The expert added that a ban on motorbikes must be accompanied by the equal development of public transport to handle the massive shift in public commuting habits.
The convenience of a motorbike, which enables one to get virtually anywhere in Vietnamese cities without any additional walking, has stripped Vietnamese city-dwellers of the habits of walking or taking public transport in their daily commute, Nam remarked.
In response to a question on whether a ban on personal motorbikes, but not cars, would be unfair for those who could not afford a car, Nam said Vietnam should learn from Singapore to set a cap on the number of new car registrations each year, while imposing high fees on those who drive personal cars into the city center or at rush hour.
“This is why most people in Singapore or Hong Kong still prefer public transport in their daily commute despite owning a car, as the cost of driving a car is too high,” Nam said.

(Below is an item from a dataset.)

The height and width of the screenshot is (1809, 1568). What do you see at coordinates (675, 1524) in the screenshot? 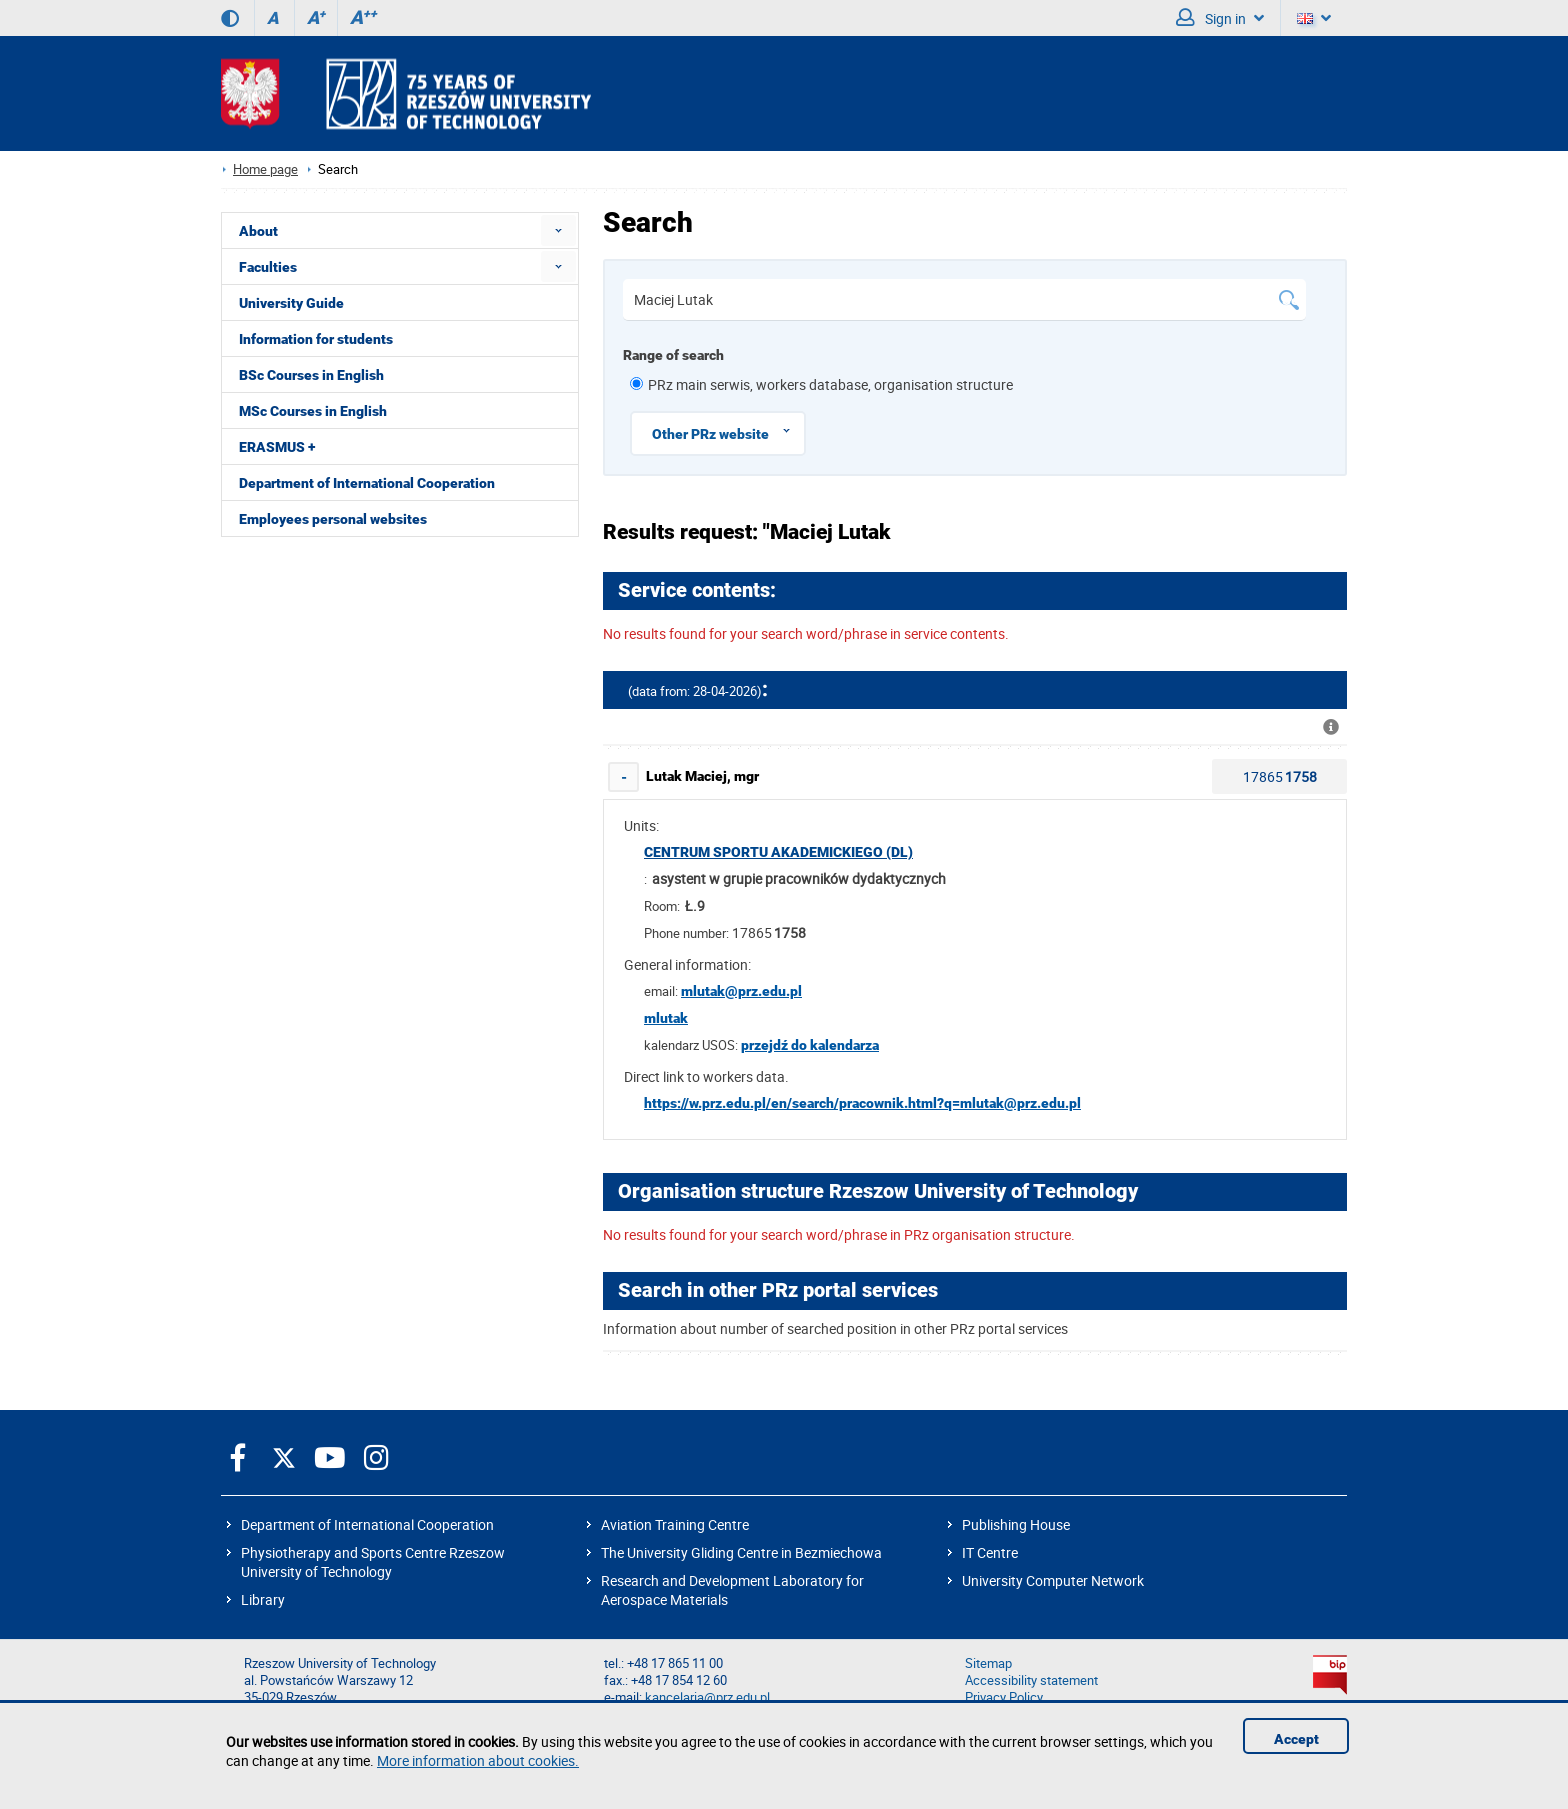 I see `Aviation Training Centre` at bounding box center [675, 1524]. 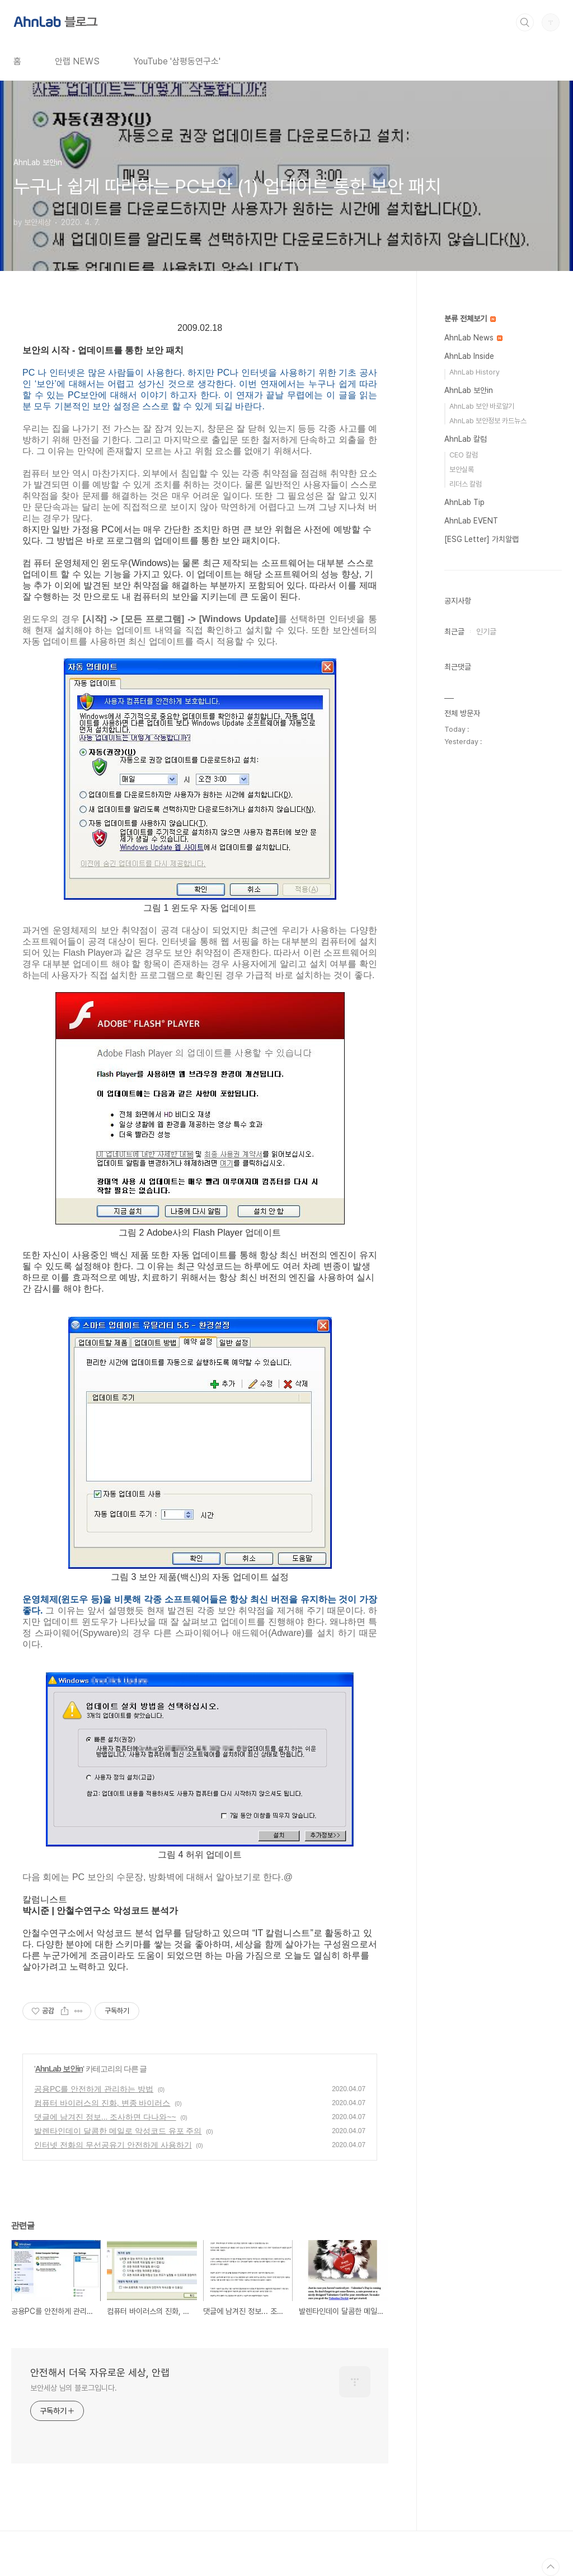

According to Nam, buses would be the most suitable form of public transport for Hanoi and Ho Chi Minh City, for only these vehicles can carry commuters through the complex network of small roads typical of each city.
The cities would each need 30,000 buses, at the cost of VND3 billion (US$133,929), to sufficiently handle the influx of commuters, according to Nam's estimations.
Nam added that Ho Chi Minh City also lacks a trans-city highway connecting Tan Son Nhat International Airport with the Phu My Hung area in District 7, allowing vehicles to travel directly between the two ends of the city without going through winding roads filled with intersections.
Meanwhile, urban traffic expert Dr. Nguyen Xuan Thuy was not so thrilled with the idea of banning motorbikes in Vietnamese cities.
“How is the 80 percent of the Vietnamese population using personal motorbikes to commute after the ban?” Thuy raised the question.
According to Thuy, until public transport in the country becomes more developed a ban on personal motorbikes would make traffic congestion even worse.
Thuy said the people will give up their personal motorbikes, even without a ban, as soon as public transport is made more convenient.
“The people must have the freedom to choose for themselves. This is not a matter of imposition,” Nam concluded.